Similarly, states could promote and offer more games that appeal to wealthier players, such as Powerball, and not those popular with poorer players, such as instant scratch-off tickets. Another obvious solution, though one that is even less likely to be implemented, would be for the state to increase the payout on the tickets, and perhaps to increase the number of moderate size prizes.
Finally, a third option would be for financial institutions to issue investment instruments that have lottery-like qualities (for example, offered in small amounts, available at many convenient points of purchase, provide a small chance of a large upside) but offer a positive rate of return, providing the pleasure of playing the lottery without the steep cost. In many other countries “prize bonds” or other savings instruments are available that pay lottery winnings in place of, or in addition to, regular interest. Regulations in the United States have stymied the development of such offerings.
Quit smoking without a patch. Committed Action to Reduce and End Smoking is a savings program offered by the Green Bank of Caraga in Mindanao, Philippines. A would-be nonsmoker opens an account with a minimum balance of one dollar. For six months, the client deposits the amount of money she would otherwise spend on cigarettes into the account. After six months, the client takes a urine test to confirm that she has not smoked recently. If she passes the test, she gets her money back. If she fails the test, the account is closed and the money is donated to a charity. MIT’s Poverty Action Lab found that opening up an account makes those who want to quit 53 percent more likely to achieve their goal. No other antismoking tactic, not even the nicotine patch, appears to be so successful.

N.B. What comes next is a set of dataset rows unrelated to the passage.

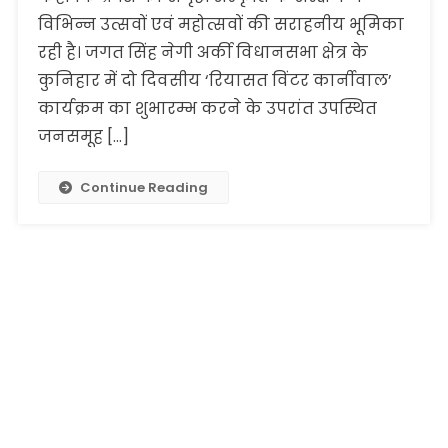
विभिन्न उत्सवों एवं महोत्सवों की सराहनीय भूमिका
रही है। जगत सिंह नेगी अर्की विधानसभा क्षेत्र के
कुनिहार में दो दिवसीय ‘रियासत विंटर कार्नीवाल’
कार्यक्रम का शुभारम्भ करने के उपरांत उपस्थित
जनसमूह […]
Continue Reading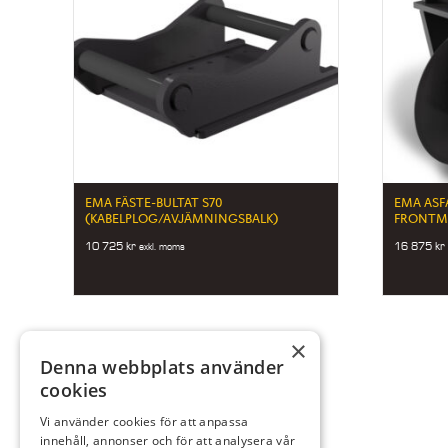
EMA FÄSTE-BULTAT S70
EMA ASF
(KABELPLOG/AVJÄMNINGSBALK)
FRONTM
10 725
kr
16 875
kr
exkl. moms
×
Denna webbplats använder
cookies
Vi använder cookies för att anpassa
innehåll, annonser och för att analysera vår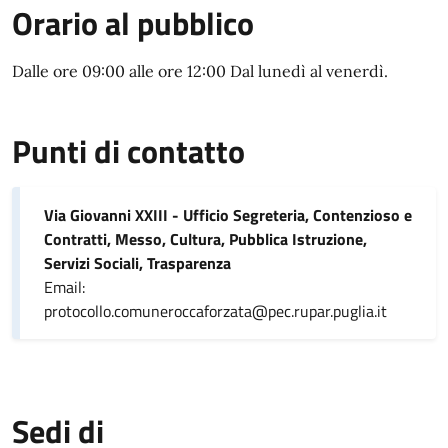
Orario al pubblico
Dalle ore 09:00 alle ore 12:00 Dal lunedì al venerdì.
Punti di contatto
Via Giovanni XXIII - Ufficio Segreteria, Contenzioso e
Contratti, Messo, Cultura, Pubblica Istruzione,
Servizi Sociali, Trasparenza
Email:
protocollo.comuneroccaforzata@pec.rupar.puglia.it
Sedi di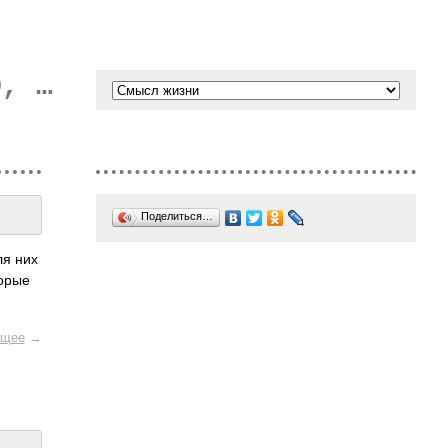
О, …
Поделиться…
ля них
торые
щее
→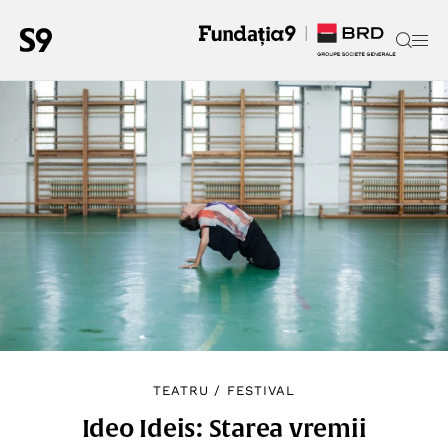
TEATRU
/
FESTIVAL
Ideo Ideis: Starea vremii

Stop compulsive gambling. Over the past decade, several states, including Illinois, Indiana, and Missouri, have enacted laws enabling gambling addicts to put themselves on a list that bans them from entering casinos or collecting gambling winnings. The underlying thought is that many people who have self-control problems are aware of their shortcomings and want to overcome them. Sometimes recreational gamblers can do this on their own or with their friends; sometimes private institutions can help them. But addicted gamblers might do best if they have a way to enlist the support of the state.

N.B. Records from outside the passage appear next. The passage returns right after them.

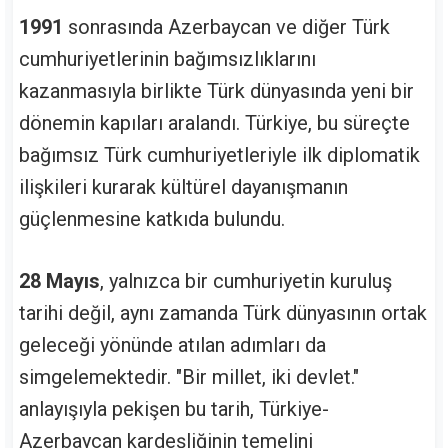
1991
sonrasında Azerbaycan ve diğer Türk
cumhuriyetlerinin bağımsızlıklarını
kazanmasıyla birlikte Türk dünyasında yeni bir
dönemin kapıları aralandı. Türkiye, bu süreçte
bağımsız Türk cumhuriyetleriyle ilk diplomatik
ilişkileri kurarak kültürel dayanışmanın
güçlenmesine katkıda bulundu.
28 Mayıs
, yalnızca bir cumhuriyetin kuruluş
tarihi değil, aynı zamanda Türk dünyasının ortak
geleceği yönünde atılan adımları da
simgelemektedir. "Bir millet, iki devlet."
anlayışıyla pekişen bu tarih, Türkiye-
Azerbaycan kardeşliğinin temelini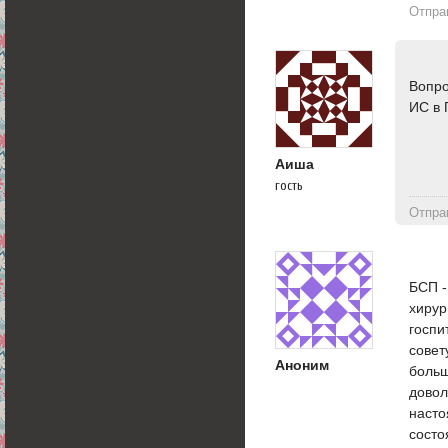
Отпра
Вопро
ИС в 
Аиша
гость
Отпра
БСП -
хирур
госпи
совет
Аноним
больш
довол
насто
состо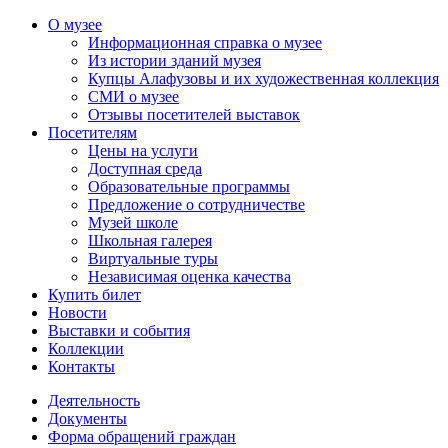
О музее
Информационная справка о музее
Из истории зданий музея
Купцы Алафузовы и их художественная коллекция
СМИ о музее
Отзывы посетителей выставок
Посетителям
Цены на услуги
Доступная среда
Образовательные программы
Предложение о сотрудничестве
Музей школе
Школьная галерея
Виртуальные туры
Независимая оценка качества
Купить билет
Новости
Выставки и события
Коллекции
Контакты
Деятельность
Документы
Форма обращений граждан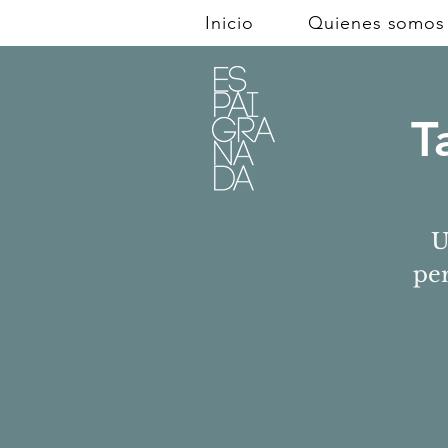
Inicio
Quienes somos
T
U
pe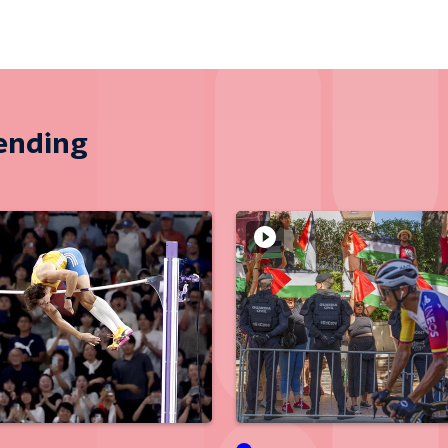
zending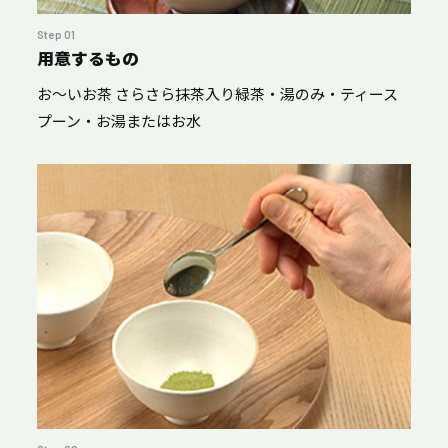
Step 01
用意するもの
お～いお茶 さらさら抹茶入り緑茶・湯のみ・ティース
プーン・お湯またはお水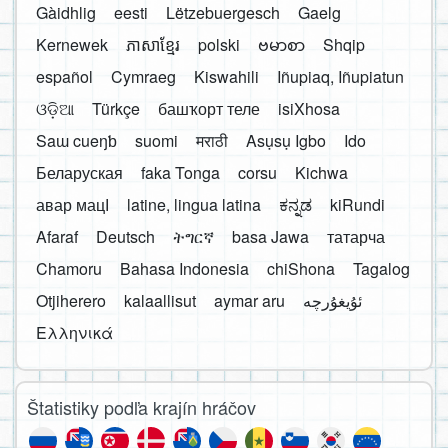
Gàidhlig
eesti
Lëtzebuergesch
Gaelg
Kernewek
ភាសាខ្មែរ
polski
ဗမာစာ
Shqip
español
Cymraeg
Kiswahili
Iñupiaq, Iñupiatun
ଓଡ଼ିଆ
Türkçe
башҡорт теле
isiXhosa
Saɯ cueŋƅ
suomi
मराठी
Asụsụ Igbo
Ido
Беларуская
faka Tonga
corsu
Kichwa
авар мацӀ
latine, lingua latina
ಕನ್ನಡ
kiRundi
Afaraf
Deutsch
ትግርኛ
basa Jawa
татарча
Chamoru
Bahasa Indonesia
chiShona
Tagalog
Otjiherero
kalaallisut
aymar aru
Ελληνικά
Štatistiky podľa krajín hráčov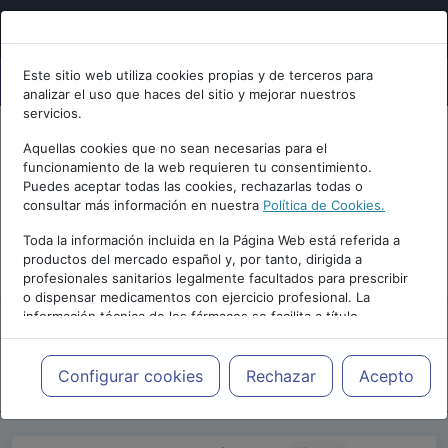
Este sitio web utiliza cookies propias y de terceros para
analizar el uso que haces del sitio y mejorar nuestros
servicios.
Aquellas cookies que no sean necesarias para el
funcionamiento de la web requieren tu consentimiento.
Puedes aceptar todas las cookies, rechazarlas todas o
consultar más información en nuestra
Política de Cookies.
PUBLICIDAD
Toda la información incluida en la Página Web está referida a
productos del mercado español y, por tanto, dirigida a
profesionales sanitarios legalmente facultados para prescribir
o dispensar medicamentos con ejercicio profesional. La
información técnica de los fármacos se facilita a título
meramente informativo, siendo responsabilidad de los
profesionales facultados prescribir medicamentos y decidir, en
Repositorio de Artículos
|
Blogs
|
cada caso concreto, el tratamiento más adecuado a las
Configurar cookies
Rechazar
Acepto
INTERPSIQUIS
|
necesidades del paciente.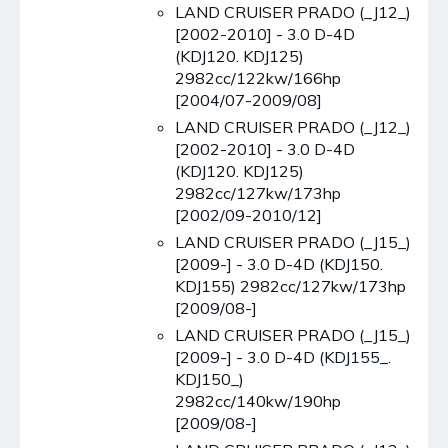
LAND CRUISER PRADO (_J12_)
[2002-2010] - 3.0 D-4D
(KDJ120. KDJ125)
2982cc/122kw/166hp
[2004/07-2009/08]
LAND CRUISER PRADO (_J12_)
[2002-2010] - 3.0 D-4D
(KDJ120. KDJ125)
2982cc/127kw/173hp
[2002/09-2010/12]
LAND CRUISER PRADO (_J15_)
[2009-] - 3.0 D-4D (KDJ150.
KDJ155) 2982cc/127kw/173hp
[2009/08-]
LAND CRUISER PRADO (_J15_)
[2009-] - 3.0 D-4D (KDJ155_.
KDJ150_)
2982cc/140kw/190hp
[2009/08-]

Dollar a day. Teenage pregnancy is a serious problem, and girls who have one child, at, say, 18, often become pregnant again within a year or two. Several cities, including Greensboro, North Carolina, have experimented with a “dollar-a-day” program, by which teenage girls with a baby receive a dollar for each day that they are not pregnant. Thus far the results have been extremely promising. A dollar a day is a trivial amount to the city, even for a year or two, so the plan’s total cost is extremely low, but the small recurring payment is just enough to encourage some teenage mothers to take steps to avoid getting pregnant again. And because taxpayers end up paying a significant amount for many children born to teenagers, the costs appear to be far less than the benefits. Many people are touting “dollar a day” as a model program.